For more information and examples on how to use existing generator steps or create custom ones, please refer to Tutorial - Step - GeneratorStep.

GeneratorStep

Bases: _Step, ABC

A special kind of Step that is able to generate data i.e. it doesn't receive any input from the previous steps.

Attributes:

Name Type Description
batch_size RuntimeParameter[int]

The number of rows that will contain the batches generated by the step. Defaults to 50.

Runtime parameters
  • batch_size: The number of rows that will contain the batches generated by the step. Defaults to 50.
Source code in src/distilabel/steps/base.py
class GeneratorStep(_Step, ABC):
    """A special kind of `Step` that is able to generate data i.e. it doesn't receive
    any input from the previous steps.

    Attributes:
        batch_size: The number of rows that will contain the batches generated by the
            step. Defaults to `50`.

    Runtime parameters:
        - `batch_size`: The number of rows that will contain the batches generated by
            the step. Defaults to `50`.
    """

    batch_size: RuntimeParameter[int] = Field(
        default=50,
        description="The number of rows that will contain the batches generated by the"
        " step.",
    )

    @abstractmethod
    def process(self, offset: int = 0) -> "GeneratorStepOutput":
        """Method that defines the generation logic of the step. It should yield the
        output rows and a boolean indicating if it's the last batch or not.

        Args:
            offset: The offset to start the generation from. Defaults to 0.

        Yields:
            The output rows and a boolean indicating if it's the last batch or not.
        """
        pass

    def process_applying_mappings(self, offset: int = 0) -> "GeneratorStepOutput":
        """Runs the `process` method of the step applying the `outputs_mappings` to the
        output rows. This is the function that should be used to run the generation logic
        of the step.

        Args:
            offset: The offset to start the generation from. Defaults to 0.

        Yields:
            The output rows and a boolean indicating if it's the last batch or not.
        """

        # If the `Step` was built using the `@step` decorator, then we need to pass
        # the runtime parameters as `kwargs`, so they can be used within the processing
        # function
        generator = (
            self.process(offset=offset)
            if not self._built_from_decorator
            else self.process(offset=offset, **self._runtime_parameters)
        )

        for output_rows, last_batch in generator:
            yield (
                [
                    {self.output_mappings.get(k, k): v for k, v in row.items()}
                    for row in output_rows
                ],
                last_batch,
            )

process(offset=0) abstractmethod

Method that defines the generation logic of the step. It should yield the output rows and a boolean indicating if it's the last batch or not.

Parameters:

Name Type Description Default
offset int

The offset to start the generation from. Defaults to 0.

0

Yields:

Type Description
GeneratorStepOutput

The output rows and a boolean indicating if it's the last batch or not.

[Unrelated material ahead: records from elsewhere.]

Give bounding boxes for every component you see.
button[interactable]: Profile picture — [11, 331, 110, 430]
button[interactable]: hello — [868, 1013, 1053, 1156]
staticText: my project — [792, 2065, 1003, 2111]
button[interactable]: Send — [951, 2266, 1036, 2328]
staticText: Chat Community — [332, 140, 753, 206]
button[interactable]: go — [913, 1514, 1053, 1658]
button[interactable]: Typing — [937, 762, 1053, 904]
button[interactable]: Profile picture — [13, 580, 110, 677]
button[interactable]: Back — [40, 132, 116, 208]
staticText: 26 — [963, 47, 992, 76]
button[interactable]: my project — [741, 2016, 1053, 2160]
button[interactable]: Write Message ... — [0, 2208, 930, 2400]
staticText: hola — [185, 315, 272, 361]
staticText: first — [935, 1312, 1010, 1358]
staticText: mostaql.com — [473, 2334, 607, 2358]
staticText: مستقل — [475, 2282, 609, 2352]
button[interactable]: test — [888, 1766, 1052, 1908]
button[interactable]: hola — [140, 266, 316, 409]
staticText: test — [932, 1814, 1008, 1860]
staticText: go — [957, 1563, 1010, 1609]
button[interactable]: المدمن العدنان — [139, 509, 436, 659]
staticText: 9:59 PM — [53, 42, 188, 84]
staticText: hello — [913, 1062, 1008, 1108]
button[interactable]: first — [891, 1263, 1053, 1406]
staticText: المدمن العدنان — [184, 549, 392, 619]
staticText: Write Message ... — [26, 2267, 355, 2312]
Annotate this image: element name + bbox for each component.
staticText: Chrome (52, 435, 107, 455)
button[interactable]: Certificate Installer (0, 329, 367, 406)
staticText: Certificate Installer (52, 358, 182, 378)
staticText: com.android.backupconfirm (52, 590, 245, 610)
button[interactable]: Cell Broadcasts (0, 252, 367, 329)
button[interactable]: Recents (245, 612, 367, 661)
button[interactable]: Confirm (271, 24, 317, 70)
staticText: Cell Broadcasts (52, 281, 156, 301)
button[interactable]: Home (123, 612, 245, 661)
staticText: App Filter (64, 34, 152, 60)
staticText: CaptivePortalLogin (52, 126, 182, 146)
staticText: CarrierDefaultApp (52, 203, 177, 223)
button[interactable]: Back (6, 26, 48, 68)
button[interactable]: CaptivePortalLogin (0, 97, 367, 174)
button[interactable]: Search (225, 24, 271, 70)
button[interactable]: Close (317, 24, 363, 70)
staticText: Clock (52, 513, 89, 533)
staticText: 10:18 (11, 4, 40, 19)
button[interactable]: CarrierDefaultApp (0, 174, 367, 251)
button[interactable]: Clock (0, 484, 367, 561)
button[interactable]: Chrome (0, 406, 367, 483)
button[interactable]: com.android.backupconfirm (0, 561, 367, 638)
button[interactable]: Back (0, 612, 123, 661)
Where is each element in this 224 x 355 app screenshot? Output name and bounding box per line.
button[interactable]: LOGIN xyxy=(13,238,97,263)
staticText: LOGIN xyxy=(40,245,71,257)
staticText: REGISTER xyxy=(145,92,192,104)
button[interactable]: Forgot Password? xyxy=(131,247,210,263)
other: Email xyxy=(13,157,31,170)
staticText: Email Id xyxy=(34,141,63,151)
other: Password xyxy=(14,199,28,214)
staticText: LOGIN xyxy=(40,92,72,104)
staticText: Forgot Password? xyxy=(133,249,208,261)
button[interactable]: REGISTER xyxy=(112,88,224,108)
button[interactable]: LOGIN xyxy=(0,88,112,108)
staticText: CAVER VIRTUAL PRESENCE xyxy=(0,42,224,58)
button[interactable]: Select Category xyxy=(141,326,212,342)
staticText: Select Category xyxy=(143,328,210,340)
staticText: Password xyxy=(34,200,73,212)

Source code in src/distilabel/steps/base.py
@abstractmethod
def process(self, offset: int = 0) -> "GeneratorStepOutput":
    """Method that defines the generation logic of the step. It should yield the
    output rows and a boolean indicating if it's the last batch or not.

    Args:
        offset: The offset to start the generation from. Defaults to 0.

    Yields:
        The output rows and a boolean indicating if it's the last batch or not.
    """
    pass

process_applying_mappings(offset=0)

Runs the process method of the step applying the outputs_mappings to the output rows. This is the function that should be used to run the generation logic of the step.

Parameters:

Name Type Description Default
offset int

The offset to start the generation from. Defaults to 0.

0

Yields:

Type Description
GeneratorStepOutput

The output rows and a boolean indicating if it's the last batch or not.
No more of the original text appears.